Entertainment

Flaws run in the ‘Family’

CHICAGO — “The Addams Family” is well-positioned to be the crowd-pleasing, commercial hit of the spring season. It’s got a famous title, a big star (Nathan Lane), a script by the creators of “Jersey Boys” (Rick Elice and Marshall Brickman) and a budget of about $15 million.

But it’s not snapping yet.

The musical opened here at the gorgeous Oriental Theater Wednesday night to mixed reviews, and the sense you get from talking (on and off the record) to production members is that there’s a fair amount of revamping to do before “The Addams Family” hits New York in March.

The affable Elice joked that his holiday trip to Bermuda was contingent upon how tough certain critics and columnists would be on the show. If they had fun, maybe he could take some time off in the sun. If not, he’d have to bundle up to endure the Chicago winter (it was zero degrees yesterday) and get to work on the rewrites.

He’s at Marshall Field’s right now buying a pair of earmuffs.

The creators are poring over Chris Jones‘ lukewarm but constructive review in the Chicago Tribune. Jones’ basic complaint is that the show is cluttered and unfocused, capturing only in fits and starts the wonderful creepiness of Charles Addams’ popular characters.

“This show pulls itself in new narrative directions so fast and so far,” he wrote, “you don’t get enough of a chance to enjoy the Addamses being the

Addamses.”

(The Sun-Times was much more positive — it called the show “winningly lunatic” — but added that some nips and tucks wouldn’t hurt.)

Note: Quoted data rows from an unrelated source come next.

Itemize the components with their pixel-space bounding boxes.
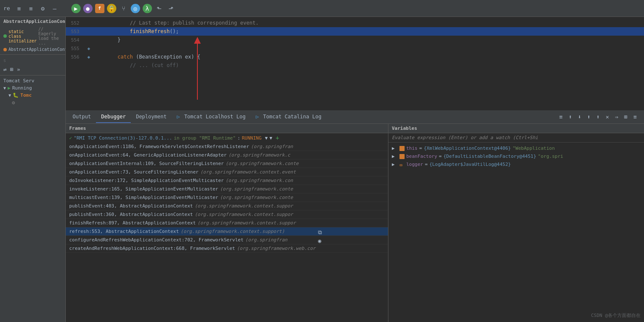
top-toolbar: re ≡ ≡ ⚙ – ▶ ● f 🔒 ⑂ ◎ λ ⬑ ⬏ — [0, 0, 644, 17]
var-item-logger[interactable]: ▶ ∞ logger = {LogAdapter$JavaUtilLog@445… — [388, 160, 644, 168]
filter-icon[interactable]: ▼ — [265, 135, 268, 141]
toolbar-lines-icon[interactable]: ≡ — [557, 112, 565, 121]
align-right-icon[interactable]: ≡ — [26, 4, 36, 13]
bottom-panel: Output Debugger Deployment ▷ Tomcat Loca… — [66, 110, 644, 322]
toolbar-step-into-icon[interactable]: ⬆ — [585, 112, 593, 121]
frame-loc-0: onApplicationEvent:1186, FrameworkServle… — [69, 144, 249, 149]
thread-name: "RMI TCP Connection(3)-127.0.0.1... — [74, 135, 172, 141]
toolbar-align-icon[interactable]: ⇌ — [3, 65, 8, 73]
frame-item-3[interactable]: onApplicationEvent:73, SourceFilteringLi… — [66, 168, 388, 176]
toolbar-settings2-icon[interactable]: ≡ — [631, 112, 639, 121]
add-watch-icon[interactable]: + — [276, 134, 279, 141]
var-icon-logger: ∞ — [399, 162, 405, 167]
var-expand-this[interactable]: ▶ — [392, 146, 398, 151]
toolbar-table-icon[interactable]: ⊞ — [622, 112, 630, 121]
var-icon-beanfactory — [399, 154, 405, 159]
frame-loc-10: refresh:553, AbstractApplicationContext — [69, 229, 179, 234]
frame-item-9[interactable]: finishRefresh:897, AbstractApplicationCo… — [66, 219, 388, 227]
code-553: finishRefresh(); — [93, 28, 642, 34]
frame-pkg-2: (org.springframework.conte — [225, 161, 298, 166]
variables-expression-input[interactable]: Evaluate expression (Enter) or add a wat… — [388, 133, 644, 143]
line-num-553: 553 — [67, 29, 84, 34]
var-item-beanfactory[interactable]: ▶ beanFactory = {DefaultListableBeanFact… — [388, 152, 644, 160]
run-icon[interactable]: ▶ — [71, 4, 81, 13]
circle-icon[interactable]: ◎ — [131, 4, 140, 13]
toolbar-evaluate-icon[interactable]: ✕ — [604, 112, 611, 121]
server-sub-item[interactable]: ⚙ — [0, 99, 65, 106]
toolbar-grid-icon[interactable]: ⊞ — [9, 65, 14, 73]
frame-icon[interactable]: f — [95, 4, 104, 13]
frame-item-7[interactable]: publishEvent:403, AbstractApplicationCon… — [66, 202, 388, 210]
var-name-this: this — [406, 146, 418, 151]
thread-status: RUNNING — [242, 135, 262, 141]
frame-pkg-11: (org.springfran — [245, 237, 287, 243]
var-eq-beanfactory: = — [439, 154, 442, 159]
frame-item-0[interactable]: onApplicationEvent:1186, FrameworkServle… — [66, 143, 388, 151]
frame-item-5[interactable]: invokeListener:165, SimpleApplicationEve… — [66, 185, 388, 193]
tab-debugger[interactable]: Debugger — [96, 111, 131, 123]
expand-arrow-icon: ▼ — [3, 86, 6, 90]
minus-icon[interactable]: – — [50, 4, 59, 13]
gutter-555: ◈ — [84, 46, 93, 51]
tab-output[interactable]: Output — [67, 111, 96, 123]
frame-pkg-7: (org.springframework.context.suppor — [194, 203, 293, 209]
align-left-icon[interactable]: ≡ — [14, 4, 24, 13]
frame-item-1[interactable]: onApplicationEvent:64, GenericApplicatio… — [66, 151, 388, 160]
code-554: } — [93, 37, 642, 43]
frame-item-2[interactable]: onApplicationEventInternal:109, SourceFi… — [66, 160, 388, 168]
code-line-557: // ... (cut off) — [66, 61, 644, 70]
fork-icon[interactable]: ⑂ — [119, 4, 128, 13]
server-tomc-item[interactable]: ▼ 🐛 Tomc — [0, 92, 65, 99]
debug-person-icon[interactable]: ● — [83, 4, 93, 13]
tab-deployment[interactable]: Deployment — [131, 111, 172, 123]
code-557: // ... (cut off) — [93, 62, 642, 68]
var-expand-beanfactory[interactable]: ▶ — [392, 154, 398, 159]
step-over-icon[interactable]: ⬑ — [155, 4, 164, 13]
frame-pkg-4: (org.springframework.con — [225, 178, 293, 183]
frame-item-10[interactable]: refresh:553, AbstractApplicationContext … — [66, 227, 388, 236]
var-name-beanfactory: beanFactory — [406, 154, 437, 159]
toolbar-more-icon[interactable]: » — [16, 65, 21, 73]
toolbar-resume-icon[interactable]: ⬆ — [566, 112, 574, 121]
tab-tomcat-catalina[interactable]: ▷ Tomcat Catalina Log — [250, 111, 326, 123]
tab-deployment-label: Deployment — [136, 114, 166, 120]
tab-tomcat-localhost[interactable]: ▷ Tomcat Localhost Log — [172, 111, 250, 123]
toolbar-step-over-icon[interactable]: ⬇ — [576, 112, 583, 121]
var-name-logger: logger — [406, 162, 423, 167]
sidebar-item-static-init[interactable]: static class initializer // Eagerly load… — [0, 26, 65, 46]
toolbar-step-up-icon[interactable]: ⬆ — [594, 112, 602, 121]
sidebar-item-constructor[interactable]: AbstractApplicationContext() — [0, 46, 65, 53]
server-running-item[interactable]: ▼ ▶ Running — [0, 84, 65, 92]
code-line-556: 556 ◈ catch (BeansException ex) { — [66, 53, 644, 61]
bookmark-icon-556: ◈ — [87, 54, 90, 60]
code-line-552: 552 // Last step: publish corresponding … — [66, 19, 644, 27]
server-title: Tomcat Serv — [3, 78, 34, 84]
var-expand-logger[interactable]: ▶ — [392, 162, 398, 167]
tab-output-label: Output — [73, 114, 91, 120]
frame-item-12[interactable]: createAndRefreshWebApplicationContext:66… — [66, 244, 388, 253]
frame-item-11[interactable]: configureAndRefreshWebApplicationContext… — [66, 236, 388, 244]
frame-item-6[interactable]: multicastEvent:139, SimpleApplicationEve… — [66, 193, 388, 202]
frame-loc-3: onApplicationEvent:73, SourceFilteringLi… — [69, 169, 199, 175]
tomc-label: Tomc — [20, 92, 32, 98]
step-out-icon[interactable]: ⬏ — [166, 4, 176, 13]
var-val-logger: {LogAdapter$JavaUtilLog@4452} — [429, 162, 511, 167]
filter-down-icon[interactable]: ▼ — [270, 135, 273, 141]
line-num-554: 554 — [67, 37, 84, 43]
toolbar-stream-icon[interactable]: ⇒ — [613, 112, 621, 121]
frames-panel: Frames ✓ "RMI TCP Connection(3)-127.0.0.… — [66, 124, 388, 322]
frame-item-4[interactable]: doInvokeListener:172, SimpleApplicationE… — [66, 176, 388, 185]
main-layout: AbstractApplicationContext static class … — [0, 17, 644, 322]
debug-icon: 🐛 — [13, 92, 19, 98]
frame-item-8[interactable]: publishEvent:360, AbstractApplicationCon… — [66, 210, 388, 219]
lock-icon[interactable]: 🔒 — [107, 4, 116, 13]
frames-list[interactable]: onApplicationEvent:1186, FrameworkServle… — [66, 143, 388, 322]
running-label: Running — [12, 85, 32, 91]
settings-icon[interactable]: ⚙ — [38, 4, 48, 13]
lambda-icon[interactable]: λ — [143, 4, 152, 13]
bookmark-icon-555: ◈ — [87, 46, 90, 51]
server-title-item[interactable]: Tomcat Serv — [0, 77, 65, 84]
frame-loc-4: doInvokeListener:172, SimpleApplicationE… — [69, 178, 224, 183]
bottom-tabs-header: Output Debugger Deployment ▷ Tomcat Loca… — [66, 110, 644, 124]
var-item-this[interactable]: ▶ this = {XmlWebApplicationContext@4406}… — [388, 144, 644, 152]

“I think there are many constructive points in Chris’ review,” lead producer Stuart Oken told me. “Our job is to see that the iconic nature of the characters comes through. We have four months before we open in New York. We’re going to regroup and do the work.”

Oken said Elice, Brickman and composer/lyricist Andrew Lippa were “going away to work on some big ideas,” though what those “big ideas” were, he didn’t say.

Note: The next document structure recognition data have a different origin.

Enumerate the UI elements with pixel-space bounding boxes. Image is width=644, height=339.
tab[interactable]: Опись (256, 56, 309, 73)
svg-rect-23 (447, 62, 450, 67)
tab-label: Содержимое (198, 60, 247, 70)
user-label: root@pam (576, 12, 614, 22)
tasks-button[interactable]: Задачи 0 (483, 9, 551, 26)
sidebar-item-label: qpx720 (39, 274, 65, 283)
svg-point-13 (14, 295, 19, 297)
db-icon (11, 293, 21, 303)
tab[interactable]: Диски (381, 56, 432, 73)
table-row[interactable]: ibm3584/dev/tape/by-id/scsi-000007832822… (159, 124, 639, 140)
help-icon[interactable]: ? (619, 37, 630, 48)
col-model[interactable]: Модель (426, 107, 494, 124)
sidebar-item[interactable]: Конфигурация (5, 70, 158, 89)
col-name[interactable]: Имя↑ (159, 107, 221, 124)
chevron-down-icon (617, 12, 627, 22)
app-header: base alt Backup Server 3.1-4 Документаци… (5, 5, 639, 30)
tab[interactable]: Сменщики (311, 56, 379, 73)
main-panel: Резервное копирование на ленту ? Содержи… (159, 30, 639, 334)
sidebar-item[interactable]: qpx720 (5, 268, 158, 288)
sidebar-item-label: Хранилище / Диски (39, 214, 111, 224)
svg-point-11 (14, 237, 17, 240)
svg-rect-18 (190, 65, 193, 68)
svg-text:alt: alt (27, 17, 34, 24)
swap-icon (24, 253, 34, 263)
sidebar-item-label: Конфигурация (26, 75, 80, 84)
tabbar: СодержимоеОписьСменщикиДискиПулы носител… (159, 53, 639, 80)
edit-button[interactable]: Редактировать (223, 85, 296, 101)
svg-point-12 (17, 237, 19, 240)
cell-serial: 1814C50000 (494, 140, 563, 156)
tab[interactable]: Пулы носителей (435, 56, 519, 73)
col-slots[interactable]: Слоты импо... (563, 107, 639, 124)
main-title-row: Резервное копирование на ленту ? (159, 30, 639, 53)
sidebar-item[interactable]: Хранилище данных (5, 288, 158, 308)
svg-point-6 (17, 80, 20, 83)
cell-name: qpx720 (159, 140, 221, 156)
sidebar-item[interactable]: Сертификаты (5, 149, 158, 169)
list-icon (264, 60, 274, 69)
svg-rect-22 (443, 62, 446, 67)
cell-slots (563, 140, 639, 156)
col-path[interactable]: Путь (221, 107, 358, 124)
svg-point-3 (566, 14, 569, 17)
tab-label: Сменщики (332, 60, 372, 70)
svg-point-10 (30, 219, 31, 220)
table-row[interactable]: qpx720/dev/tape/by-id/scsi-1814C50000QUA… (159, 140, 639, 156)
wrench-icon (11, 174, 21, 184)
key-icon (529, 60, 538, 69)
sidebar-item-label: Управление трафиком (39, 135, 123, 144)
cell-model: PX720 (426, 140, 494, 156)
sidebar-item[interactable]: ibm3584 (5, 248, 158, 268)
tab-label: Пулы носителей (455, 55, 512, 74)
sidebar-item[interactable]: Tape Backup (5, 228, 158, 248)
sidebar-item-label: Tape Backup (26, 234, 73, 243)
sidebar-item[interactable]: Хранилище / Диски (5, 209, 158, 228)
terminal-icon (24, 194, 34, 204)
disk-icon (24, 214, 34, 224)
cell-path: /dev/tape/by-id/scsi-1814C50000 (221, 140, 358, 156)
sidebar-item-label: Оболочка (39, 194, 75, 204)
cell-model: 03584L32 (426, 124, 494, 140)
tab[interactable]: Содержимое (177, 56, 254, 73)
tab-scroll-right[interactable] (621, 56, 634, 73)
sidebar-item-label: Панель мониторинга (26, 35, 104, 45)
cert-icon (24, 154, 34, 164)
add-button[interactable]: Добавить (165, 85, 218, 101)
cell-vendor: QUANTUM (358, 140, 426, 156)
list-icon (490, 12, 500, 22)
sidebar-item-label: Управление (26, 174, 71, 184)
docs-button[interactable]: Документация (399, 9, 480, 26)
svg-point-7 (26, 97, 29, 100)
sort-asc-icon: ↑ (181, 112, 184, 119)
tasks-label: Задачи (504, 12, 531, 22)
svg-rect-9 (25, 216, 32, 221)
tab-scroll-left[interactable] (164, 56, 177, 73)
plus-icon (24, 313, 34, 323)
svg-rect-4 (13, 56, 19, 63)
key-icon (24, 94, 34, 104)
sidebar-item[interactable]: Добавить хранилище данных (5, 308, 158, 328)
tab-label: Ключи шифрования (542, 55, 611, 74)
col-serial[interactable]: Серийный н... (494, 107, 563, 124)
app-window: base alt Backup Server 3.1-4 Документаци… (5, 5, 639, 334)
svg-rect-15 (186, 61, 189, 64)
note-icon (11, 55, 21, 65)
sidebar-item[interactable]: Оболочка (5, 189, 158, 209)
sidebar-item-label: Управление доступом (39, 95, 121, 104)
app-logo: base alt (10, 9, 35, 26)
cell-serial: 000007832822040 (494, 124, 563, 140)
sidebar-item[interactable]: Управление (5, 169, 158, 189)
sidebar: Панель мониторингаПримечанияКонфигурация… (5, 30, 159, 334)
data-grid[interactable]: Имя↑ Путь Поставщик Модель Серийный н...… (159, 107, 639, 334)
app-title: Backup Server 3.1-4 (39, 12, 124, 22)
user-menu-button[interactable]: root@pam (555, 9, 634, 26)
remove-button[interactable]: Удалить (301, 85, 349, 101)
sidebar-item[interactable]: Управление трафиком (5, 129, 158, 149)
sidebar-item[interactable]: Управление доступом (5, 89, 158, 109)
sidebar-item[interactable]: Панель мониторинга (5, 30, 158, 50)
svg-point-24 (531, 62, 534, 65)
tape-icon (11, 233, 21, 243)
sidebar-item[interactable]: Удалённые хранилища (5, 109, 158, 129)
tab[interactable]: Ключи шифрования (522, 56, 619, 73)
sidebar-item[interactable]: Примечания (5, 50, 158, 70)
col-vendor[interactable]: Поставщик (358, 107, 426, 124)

“I do not think we are on a path to a major overhaul,” he allowed, “but there will be some new songs and scenes that deepen and clarify the story.”

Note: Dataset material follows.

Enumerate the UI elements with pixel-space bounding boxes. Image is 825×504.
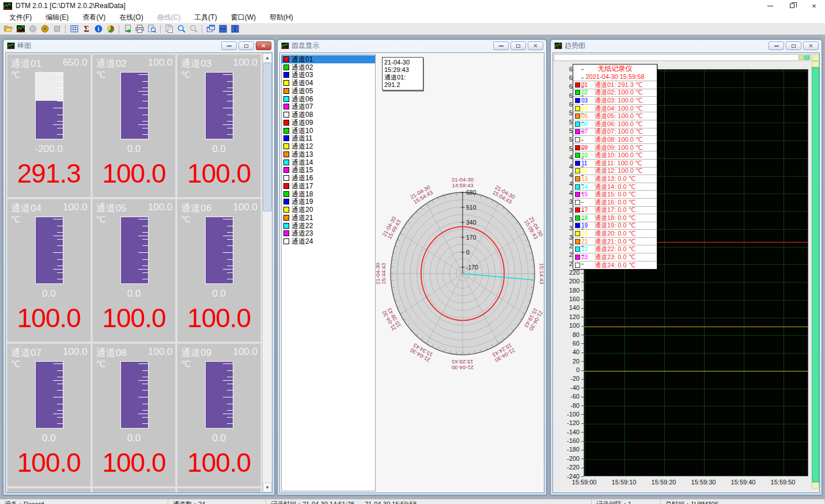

Rather than base their show on the campy ’60s TV series of the same name, the creators of “The Addams Family” went back to the New Yorker cartoons to fashion an original story.

In the musical, Wednesday falls in love with a nice boy from Ohio. His conservative parents come to dinner at the Addams’ spooky mansion — in Central Park — and much hilarity is supposed to ensue.

This, of course, is the stuff of “You Can’t Take It With You,” “La Cage aux Folles” and “The In-Laws”: A “normal family” clashes with a family of eccentrics and, after farcical complications, learns some heartwarming life lessons.

There’s grumbling that the “normal” family — played by Terrence Mann (Dad), Carolee Carmello (Mom) and Wesley Taylor (Son) — has too much stage time, pulling the focus away from the Addamses.

Carmello has a very strange song called “Waiting” in which she admits to a deeply unhappy secret life. It’s a powerful psycho-

logical number but perhaps more at home in “Next to Normal.”

Meanwhile, characters everybody knows and loves — Lurch and Grandmama — don’t have much to do. Uncle Fester, played by the winning Kevin Chamberlin, functions as a sort of narrator, until he finally finds his own subplot.

Jackie Hoffman‘s a hoot as Grandmama — she’s got the two biggest laughs in the show — but disappears for most of Act 2. As Gomez, Lane is at the top of his game, getting big laughs even with lines that aren’t all that funny. But as one person points out, he spends a lot of time sitting on the couch watching the others.

A serious problem — one I hear is causing tension backstage — is what to do with Bebe Neuwirth as Morticia. Physically, the Tony-winning star looks the part. She’s pale, sexy, gorgeous. And she dances as well as any chorus girl half her age. But she’s not a strong presence in the show, and her dramatic crisis (“I’m getting old”) makes no sense since Morticia is a vampire: Unless they’re caught in the sun, vampires don’t have to worry about crow’s feet.

In his review, Jones noted that Neuwirth “looks like she’s not having much fun.”

Neuwirth, as smart an actress as you’re going to find, knows the role isn’t working yet. I’m told she went to the directors — Phelim McDermott and Julian Crouch, who created the acclaimed and seriously creepy “Shockheaded Peter” — and begged for help. Their response, according to a production source, was along the lines of: “You’re an actress. You figure out the character.”

Sources say that, when it comes to plot and character, McDermott and Crouch aren’t quite as surefooted as they are on concept and design.

Roy Furman, another producer, says he’s confident the directors could bring Neuwirth up to the level of her co-stars.

“I am sure they can,” he says. “This is a very tight team. Bebe is an extraordinary company member, and her chemistry with Nathan gets better and better. She gets stronger and stronger with each performance.”

Is there any chance of anyone being replaced?

“Other than Hugh Jackman coming in and bringing all his T-shirts with him,” Furman says, “we’re set.”